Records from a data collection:
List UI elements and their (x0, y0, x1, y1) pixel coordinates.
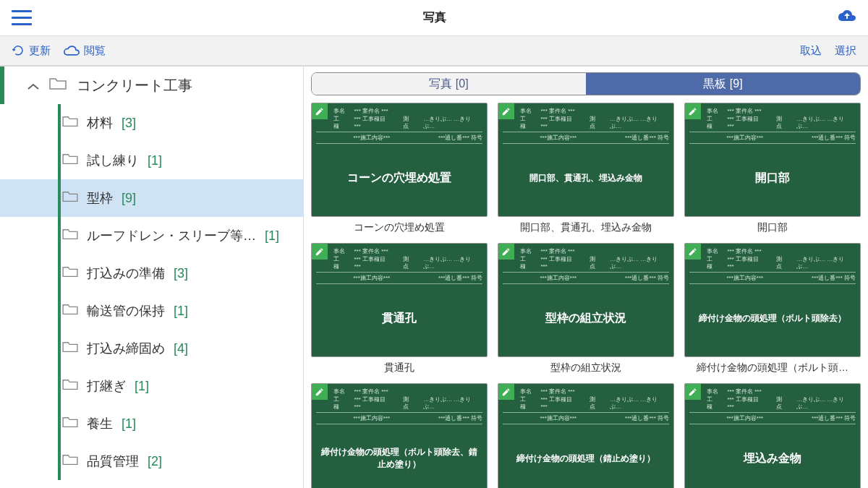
board-title: 締付け金物の頭処理（ボルト頭除去） (689, 284, 856, 352)
board-title: 貫通孔 (316, 284, 482, 352)
sidebar-item[interactable]: 品質管理 [2] (0, 442, 303, 480)
sidebar-item-label: 打継ぎ (87, 377, 126, 395)
board-content-label: ***施工内容*** ***通し番*** 符号 (316, 272, 482, 284)
blackboard-image: 事名 *** 案件名 *** 工 種 *** 工事種目 *** 測 点 …きりぶ… (498, 383, 674, 488)
sidebar-item[interactable]: 試し練り [1] (0, 142, 303, 179)
edit-corner-icon[interactable] (685, 103, 701, 119)
sidebar-item[interactable]: 養生 [1] (0, 405, 303, 442)
sidebar-item[interactable]: 打込み締固め [4] (0, 330, 303, 367)
sidebar: コンクリート工事 材料 [3] 試し練り [1] 型枠 [9] ルーフドレン・ス… (0, 67, 304, 488)
tree-root[interactable]: コンクリート工事 (0, 67, 303, 104)
board-header: 事名 *** 案件名 *** 工 種 *** 工事種目 *** 測 点 …きりぶ… (689, 108, 856, 130)
board-header: 事名 *** 案件名 *** 工 種 *** 工事種目 *** 測 点 …きりぶ… (316, 248, 482, 270)
folder-icon (62, 190, 78, 207)
sidebar-item-label: 打込みの準備 (87, 265, 165, 282)
sidebar-item[interactable]: 打込みの準備 [3] (0, 254, 303, 292)
blackboard-card[interactable]: 事名 *** 案件名 *** 工 種 *** 工事種目 *** 測 点 …きりぶ… (311, 383, 488, 488)
board-content-label: ***施工内容*** ***通し番*** 符号 (503, 272, 669, 284)
browse-button[interactable]: 閲覧 (64, 44, 106, 58)
folder-icon (49, 77, 67, 95)
tab-photo[interactable]: 写真 [0] (312, 73, 586, 95)
blackboard-card[interactable]: 事名 *** 案件名 *** 工 種 *** 工事種目 *** 測 点 …きりぶ… (498, 103, 674, 236)
blackboard-card[interactable]: 事名 *** 案件名 *** 工 種 *** 工事種目 *** 測 点 …きりぶ… (684, 243, 861, 376)
board-title: 埋込み金物 (689, 424, 856, 488)
sidebar-item[interactable]: 輸送管の保持 [1] (0, 292, 303, 330)
cloud-upload-icon[interactable] (838, 9, 856, 27)
board-header: 事名 *** 案件名 *** 工 種 *** 工事種目 *** 測 点 …きりぶ… (316, 388, 482, 411)
segmented-control: 写真 [0] 黒板 [9] (311, 72, 861, 95)
board-content-label: ***施工内容*** ***通し番*** 符号 (503, 412, 669, 424)
blackboard-card[interactable]: 事名 *** 案件名 *** 工 種 *** 工事種目 *** 測 点 …きりぶ… (684, 103, 861, 236)
sidebar-item[interactable]: 型枠 [9] (0, 179, 303, 217)
sidebar-item-count: [2] (148, 454, 162, 469)
folder-icon (62, 341, 78, 357)
sidebar-item-count: [3] (174, 266, 188, 281)
edit-corner-icon[interactable] (498, 384, 514, 400)
blackboard-card[interactable]: 事名 *** 案件名 *** 工 種 *** 工事種目 *** 測 点 …きりぶ… (311, 103, 488, 236)
blackboard-card[interactable]: 事名 *** 案件名 *** 工 種 *** 工事種目 *** 測 点 …きりぶ… (684, 383, 861, 488)
blackboard-image: 事名 *** 案件名 *** 工 種 *** 工事種目 *** 測 点 …きりぶ… (311, 383, 488, 488)
folder-icon (62, 115, 78, 132)
folder-icon (62, 378, 78, 395)
board-title: 締付け金物の頭処理（ボルト頭除去、錆止め塗り） (316, 424, 482, 488)
card-caption: 貫通孔 (311, 357, 488, 376)
card-caption: 締付け金物の頭処理（ボルト頭… (684, 357, 861, 376)
card-grid: 事名 *** 案件名 *** 工 種 *** 工事種目 *** 測 点 …きりぶ… (311, 103, 861, 488)
refresh-label: 更新 (29, 44, 51, 58)
board-title: 締付け金物の頭処理（錆止め塗り） (503, 424, 669, 488)
select-button[interactable]: 選択 (835, 44, 856, 58)
sidebar-item-count: [1] (174, 304, 188, 319)
blackboard-card[interactable]: 事名 *** 案件名 *** 工 種 *** 工事種目 *** 測 点 …きりぶ… (498, 243, 674, 376)
sidebar-item[interactable]: 材料 [3] (0, 104, 303, 142)
sidebar-item-label: 型枠 (87, 189, 113, 207)
board-content-label: ***施工内容*** ***通し番*** 符号 (689, 412, 856, 424)
edit-corner-icon[interactable] (312, 244, 328, 260)
edit-corner-icon[interactable] (498, 244, 514, 260)
sidebar-item-count: [1] (135, 379, 149, 394)
board-title: 開口部 (689, 144, 856, 212)
folder-icon (62, 416, 78, 432)
edit-corner-icon[interactable] (312, 103, 328, 119)
refresh-button[interactable]: 更新 (12, 44, 51, 58)
sidebar-item-count: [1] (148, 153, 162, 168)
import-button[interactable]: 取込 (800, 44, 822, 58)
main-panel: 写真 [0] 黒板 [9] 事名 *** 案件名 *** 工 種 *** 工事種… (304, 67, 868, 488)
tab-blackboard[interactable]: 黒板 [9] (586, 73, 860, 95)
board-title: 型枠の組立状況 (503, 284, 669, 352)
folder-icon (62, 153, 78, 169)
sidebar-item-count: [1] (122, 416, 136, 432)
content-area: コンクリート工事 材料 [3] 試し練り [1] 型枠 [9] ルーフドレン・ス… (0, 67, 868, 488)
sidebar-item-label: ルーフドレン・スリーブ等… (87, 227, 256, 244)
board-header: 事名 *** 案件名 *** 工 種 *** 工事種目 *** 測 点 …きりぶ… (316, 108, 482, 130)
edit-corner-icon[interactable] (685, 384, 701, 400)
blackboard-image: 事名 *** 案件名 *** 工 種 *** 工事種目 *** 測 点 …きりぶ… (498, 243, 674, 357)
board-content-label: ***施工内容*** ***通し番*** 符号 (689, 132, 856, 144)
sidebar-item[interactable]: 打継ぎ [1] (0, 367, 303, 405)
folder-icon (62, 265, 78, 282)
blackboard-card[interactable]: 事名 *** 案件名 *** 工 種 *** 工事種目 *** 測 点 …きりぶ… (311, 243, 488, 376)
cloud-icon (64, 45, 80, 56)
board-title: 開口部、貫通孔、埋込み金物 (503, 144, 669, 212)
blackboard-image: 事名 *** 案件名 *** 工 種 *** 工事種目 *** 測 点 …きりぶ… (684, 103, 861, 217)
blackboard-image: 事名 *** 案件名 *** 工 種 *** 工事種目 *** 測 点 …きりぶ… (684, 243, 861, 357)
sidebar-item-label: 試し練り (87, 152, 139, 169)
edit-corner-icon[interactable] (312, 384, 328, 400)
board-header: 事名 *** 案件名 *** 工 種 *** 工事種目 *** 測 点 …きりぶ… (503, 388, 669, 411)
folder-icon (62, 453, 78, 470)
chevron-up-icon[interactable] (27, 77, 39, 94)
tree-root-label: コンクリート工事 (77, 76, 192, 95)
blackboard-card[interactable]: 事名 *** 案件名 *** 工 種 *** 工事種目 *** 測 点 …きりぶ… (498, 383, 674, 488)
browse-label: 閲覧 (84, 44, 106, 58)
sidebar-item-label: 打込み締固め (87, 340, 165, 357)
sidebar-item-label: 材料 (87, 114, 113, 132)
accent-bar (0, 67, 4, 104)
hamburger-menu-icon[interactable] (12, 10, 32, 26)
edit-corner-icon[interactable] (685, 244, 701, 260)
card-caption: コーンの穴埋め処置 (311, 217, 488, 236)
sidebar-item[interactable]: ルーフドレン・スリーブ等… [1] (0, 217, 303, 254)
board-header: 事名 *** 案件名 *** 工 種 *** 工事種目 *** 測 点 …きりぶ… (503, 108, 669, 130)
edit-corner-icon[interactable] (498, 103, 514, 119)
card-caption: 開口部 (684, 217, 861, 236)
app-header: 写真 (0, 0, 868, 36)
board-content-label: ***施工内容*** ***通し番*** 符号 (689, 272, 856, 284)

EXERCISE AIM: Give the number of lines in the records where the word "image" occurs, and add nothing.

YOUR RESPONSE: 5